Speeches were made with drunken declarations that had become a mood. Sitting off to the side, Kitty felt ignored. This disappointed her because she expected this to be her last hurrah among friends before she went off on her own. She decided to save her dignity and told Marnie she was calling it a night. Noticing Marnie was a little tipsy Kitty asked Marnie if wanted to call her a cab. Stafford then, seemingly out of nowhere answered in his typical offensive manner for Marnie with, "No, Kitty, no one needs you and your dramatics." Kitty wondered why he was there at all. Marnie chimed in "Don't worry Kitty, Stafford is going to take me home." Kitty having little faith in Stafford to ever do the right thing retorted "I think you should go home with someone you know, not him." Stafford again inserting himself into Marnie's response added "How dumb are you? I think she knows her boyfriend better than you. Stop acting like a super dike. Jesus Christ! It's creepy Kitty." Just then it clicked in Kitty's head as to why Marnie had been flaky with her. Marnie was dating her nemesis. "Marn, is he your boyfriend?" Marnie sheepishly mumbled "yea. It's okay, I was planning to go home with him." Kitty should have said more, but she was so taken aback by this new information that she abruptly departed. Something she regretted later.

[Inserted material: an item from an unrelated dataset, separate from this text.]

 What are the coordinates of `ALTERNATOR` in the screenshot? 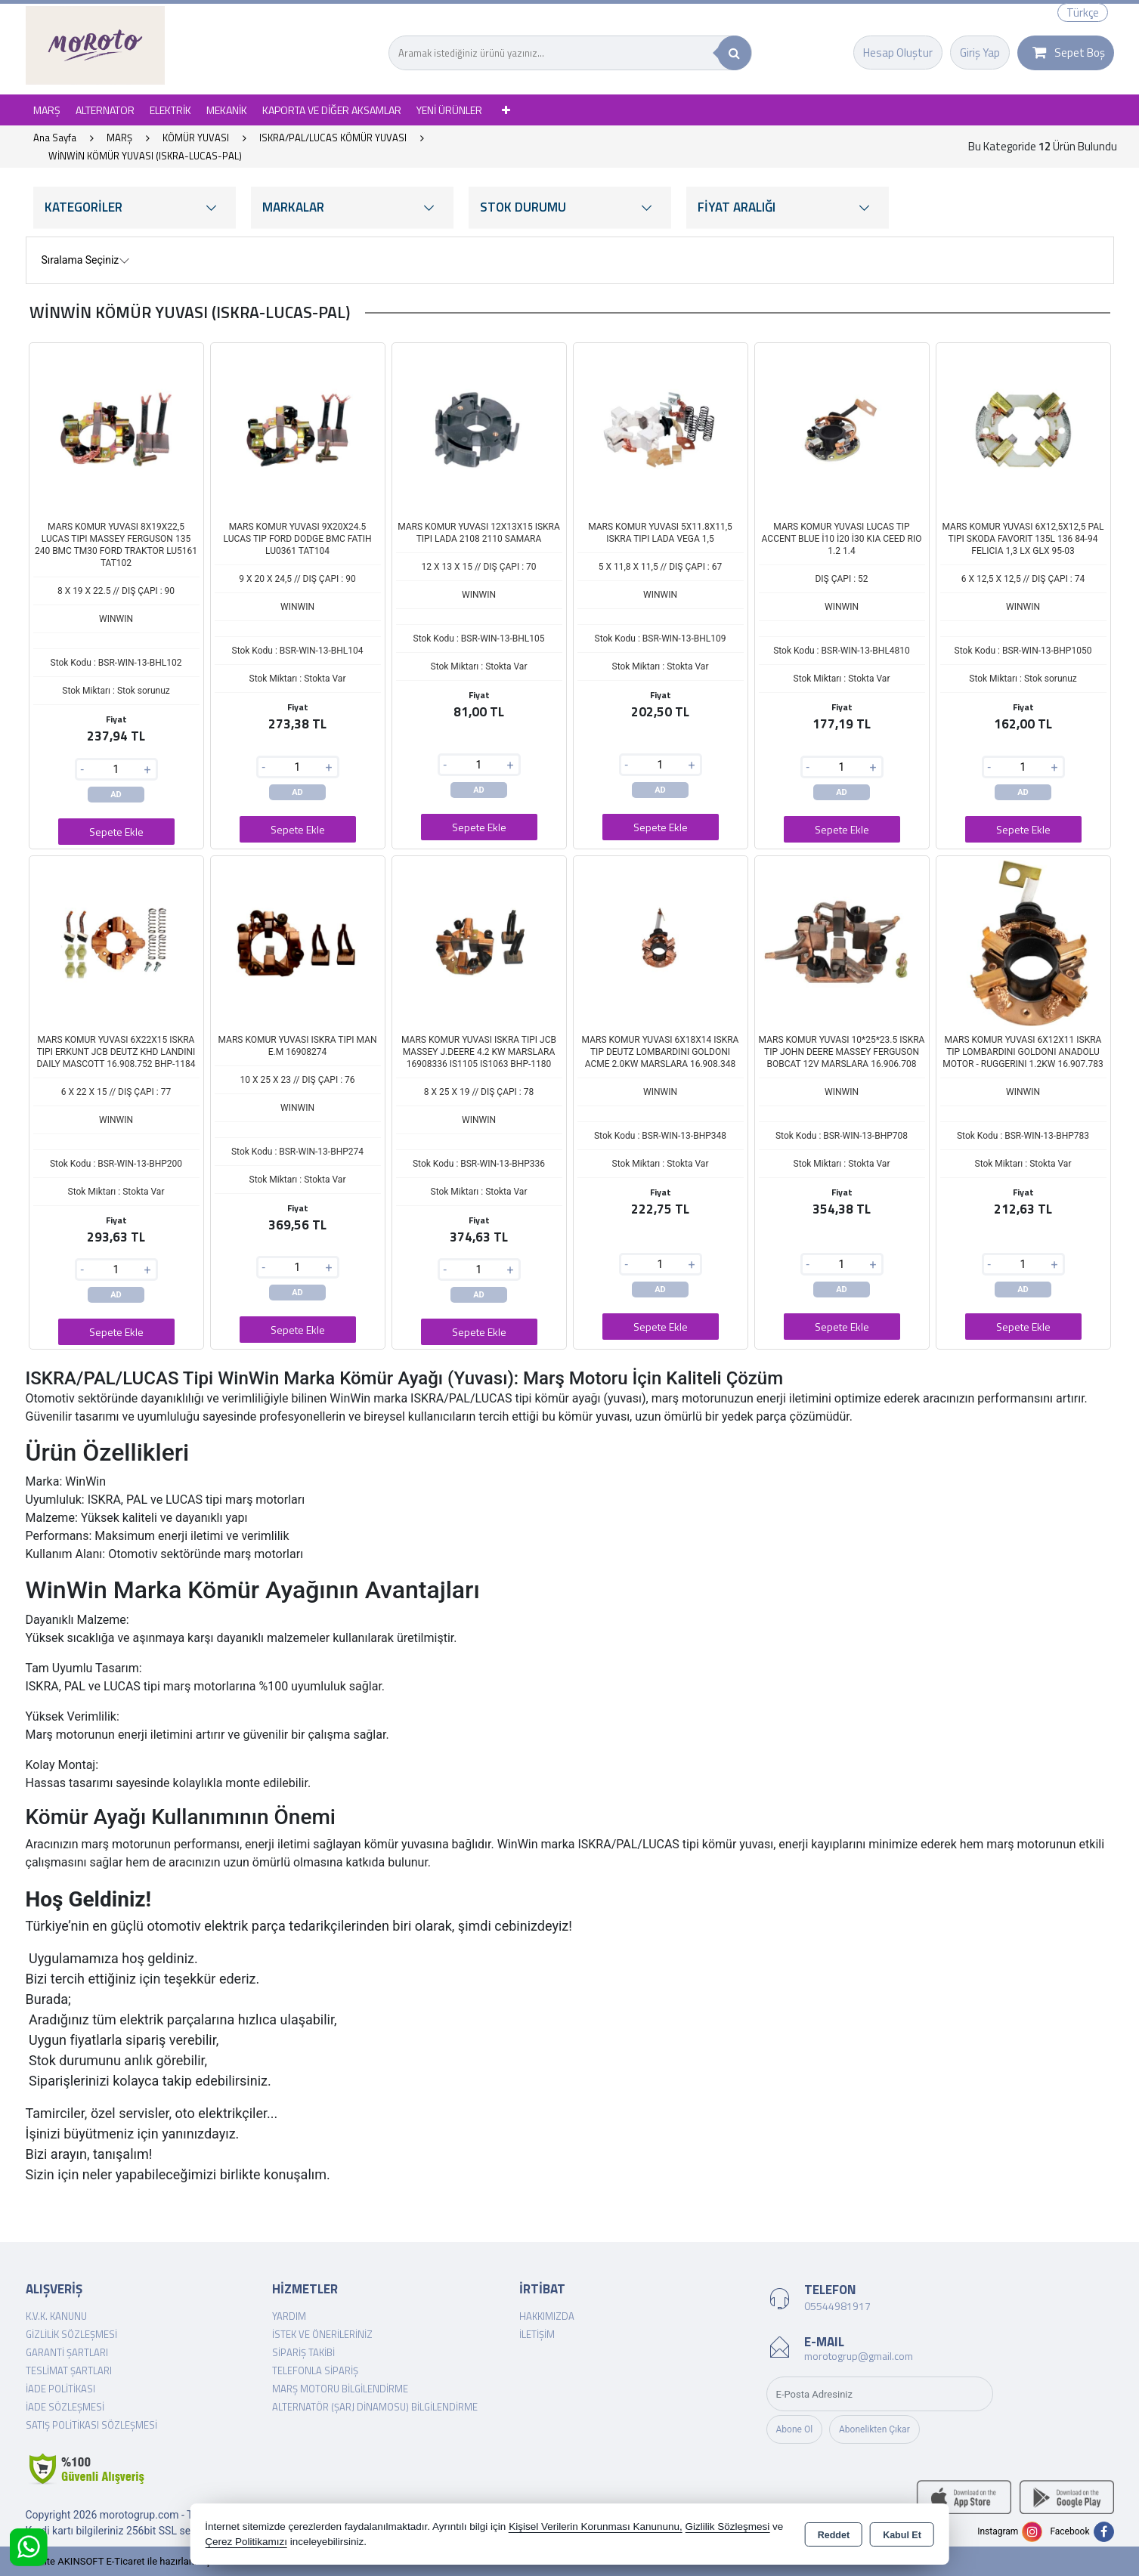 It's located at (105, 110).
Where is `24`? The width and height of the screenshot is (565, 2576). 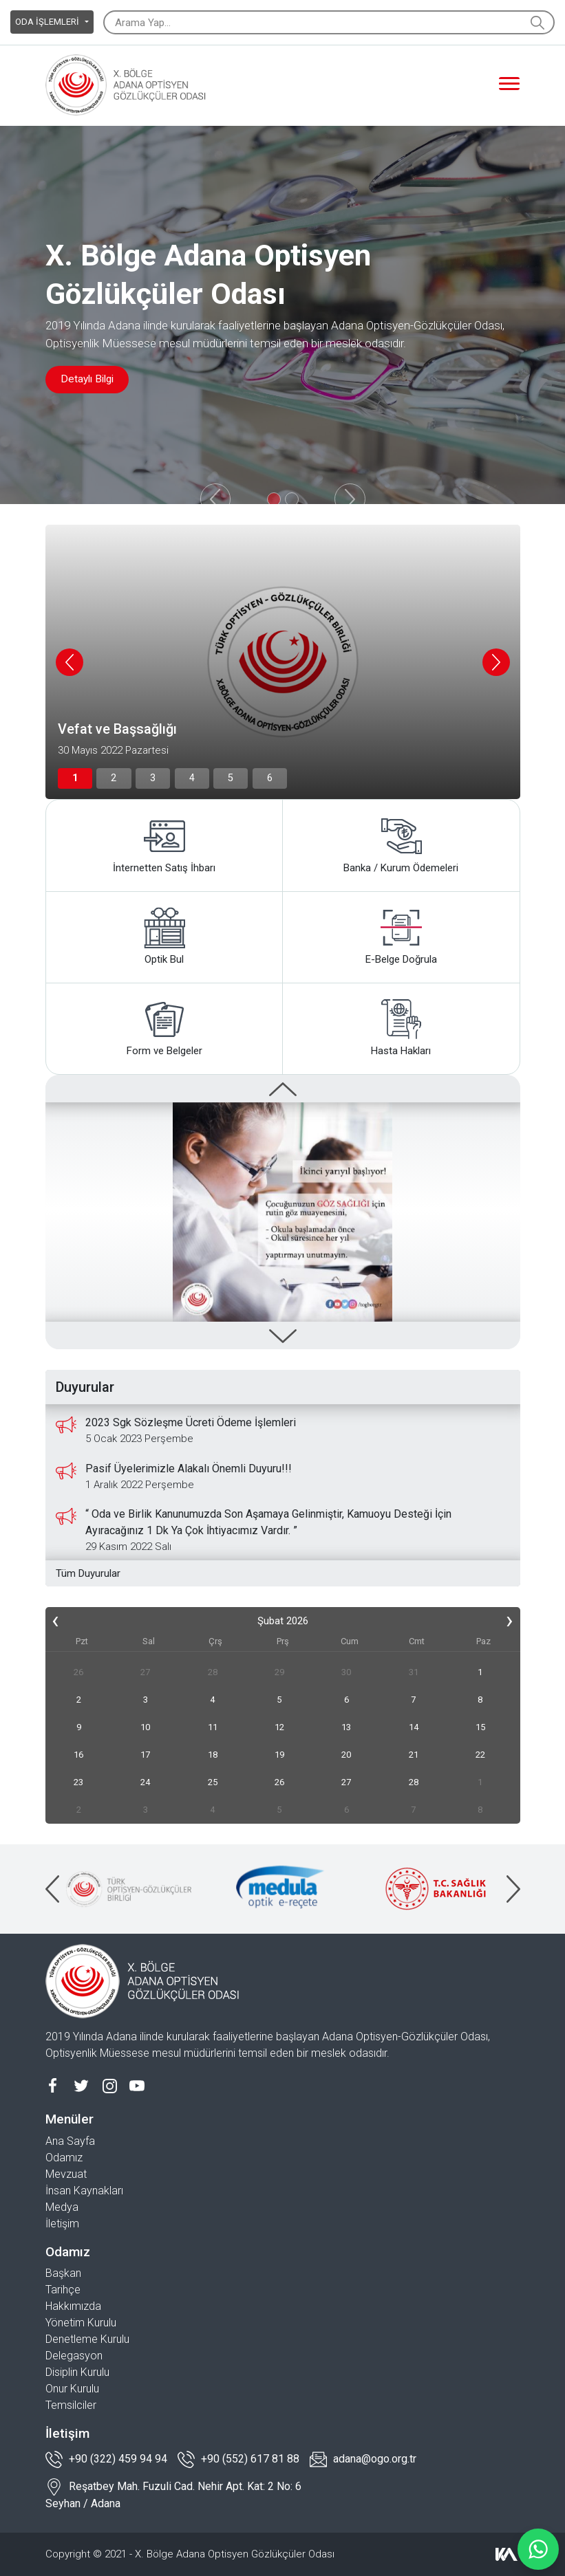 24 is located at coordinates (145, 1782).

The next day in her loft Kitty cried with Victoria Truffle curled up on her lap. Kitty couldn't stop feeling betrayed. Stafford had gotten the better of her again. It was like she could not shake that louse out of her life no matter how hard she tried. How could she be so unlucky to have known a person like him and continue to have him circle her socially as well? To Kitty, Marnie had become another "Sandy" who accepted Stafford's abusive ways toward Kitty as normality. To Kitty, it was as if they had become abusers too. Kitty quietly wrote off Marnie as a friend from that moment. To Kitty, it was her or Stafford and Marnie joined the wrong team. As for Stafford, Kitty assumed that if Marnie was out of her life after she moved to another state, there was no way that Stafford could ever rain on her parade again, or so she thought.